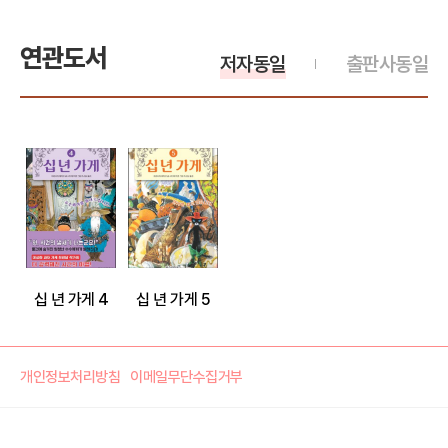
연관도서
저자동일
출판사동일
십 년 가게 4
십 년 가게 5
개인정보처리방침
이메일무단수집거부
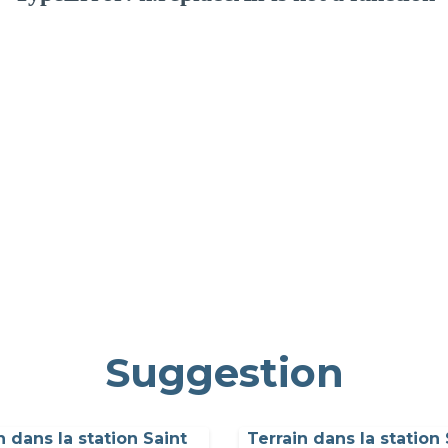
Suggestion
n dans la station Saint
Terrain dans la station 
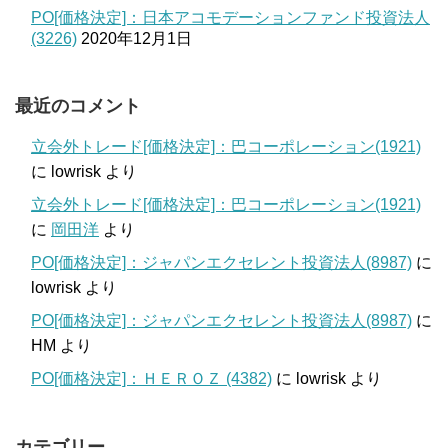
PO[価格決定]：日本アコモデーションファンド投資法人
(3226)
2020年12月1日
最近のコメント
立会外トレード[価格決定]：巴コーポレーション(1921)
に
lowrisk
より
立会外トレード[価格決定]：巴コーポレーション(1921)
に
岡田洋
より
PO[価格決定]：ジャパンエクセレント投資法人(8987)
に
lowrisk
より
PO[価格決定]：ジャパンエクセレント投資法人(8987)
に
HM
より
PO[価格決定]：ＨＥＲＯＺ (4382)
に
lowrisk
より
カテゴリー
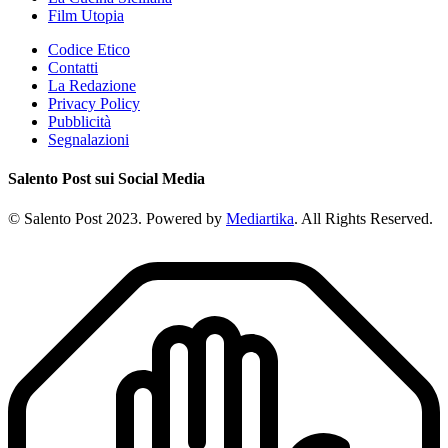
Film Utopia
Codice Etico
Contatti
La Redazione
Privacy Policy
Pubblicità
Segnalazioni
Salento Post sui Social Media
© Salento Post 2023. Powered by
Mediartika
. All Rights Reserved.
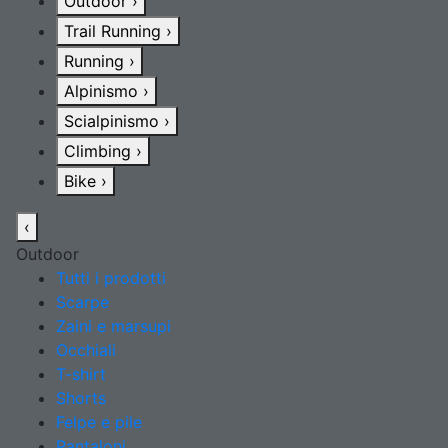
Outdoor
›
Trail Running
›
Running
›
Alpinismo
›
Scialpinismo
›
Climbing
›
Bike
›
‹
Outdoor
Tutti i prodotti
Scarpe
Zaini e marsupi
Occhiali
T-shirt
Shorts
Felpe e pile
Pantaloni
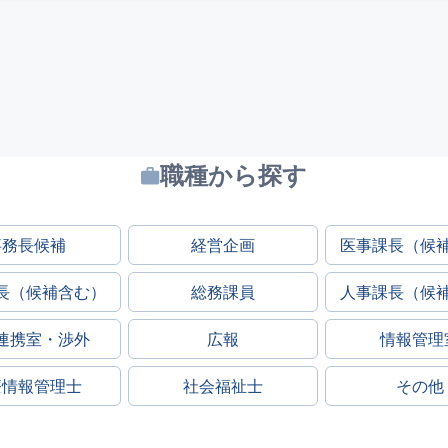
職種から探す
事務長候補
経営企画
医事課長（候
長（候補含む）
総務課員
人事課長（候
連携室・渉外
広報
情報管理
療情報管理士
社会福祉士
その他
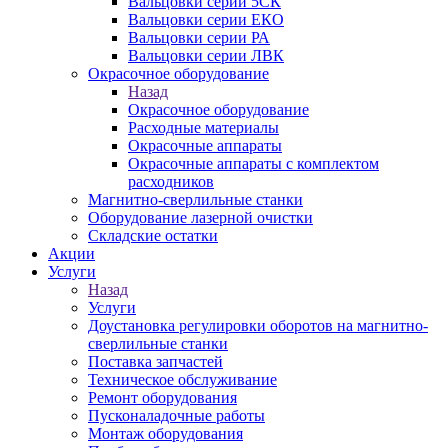
Вальцовки серии 5СК
Вальцовки серии ЕКО
Вальцовки серии РА
Вальцовки серии ЛВК
Окрасочное оборудование
Назад
Окрасочное оборудование
Расходные материалы
Окрасочные аппараты
Окрасочные аппараты с комплектом
расходников
Магнитно-сверлильные станки
Оборудование лазерной очистки
Складские остатки
Акции
Услуги
Назад
Услуги
Доустановка регулировки оборотов на магнитно-
сверлильные станки
Поставка запчастей
Техническое обслуживание
Ремонт оборудования
Пусконаладочные работы
Монтаж оборудования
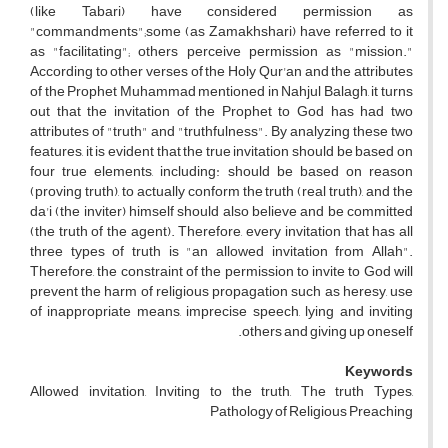
(like Tabari) have considered permission as
"commandments";some (as Zamakhshari) have referred to it
as "facilitating"; others perceive permission as "mission."
According to other verses of the Holy Qur'an and the attributes
of the Prophet Muhammad mentioned in Nahjul Balagh, it turns
out that the invitation of the Prophet to God has had two
attributes of "truth" and "truthfulness". By analyzing these two
features, it is evident that the true invitation should be based on
four true elements, including: should be based on reason
(proving truth), to actually conform the truth (real truth), and the
da'i (the inviter) himself should also believe and be committed
(the truth of the agent). Therefore, every invitation that has all
three types of truth is "an allowed invitation from Allah".
Therefore, the constraint of the permission to invite to God will
prevent the harm of religious propagation such as heresy, use
of inappropriate means, imprecise speech, lying and inviting
others and giving up oneself.
Keywords
Allowed invitation, Inviting to the truth, The truth Types,
Pathology of Religious Preaching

################

Quote the material above exactly, from the line holding "Магнитно-сверлильные станки" through its last line, including both. Omit the pictures.

Магнитно-сверлильные станки
Оборудование лазерной очистки
Складские остатки
Акции
Услуги
Назад
Услуги
Доустановка регулировки оборотов на магнитно-
сверлильные станки
Поставка запчастей
Техническое обслуживание
Ремонт оборудования
Пусконаладочные работы
Монтаж оборудования
(like Tabari) have considered permission as
"commandments";some (as Zamakhshari) have referred to it
as "facilitating"; others perceive permission as "mission."
According to other verses of the Holy Qur'an and the attributes
of the Prophet Muhammad mentioned in Nahjul Balagh, it turns
out that the invitation of the Prophet to God has had two
attributes of "truth" and "truthfulness". By analyzing these two
features, it is evident that the true invitation should be based on
four true elements, including: should be based on reason
(proving truth), to actually conform the truth (real truth), and the
da'i (the inviter) himself should also believe and be committed
(the truth of the agent). Therefore, every invitation that has all
three types of truth is "an allowed invitation from Allah".
Therefore, the constraint of the permission to invite to God will
prevent the harm of religious propagation such as heresy, use
of inappropriate means, imprecise speech, lying and inviting
others and giving up oneself.
Keywords
Allowed invitation, Inviting to the truth, The truth Types,
Pathology of Religious Preaching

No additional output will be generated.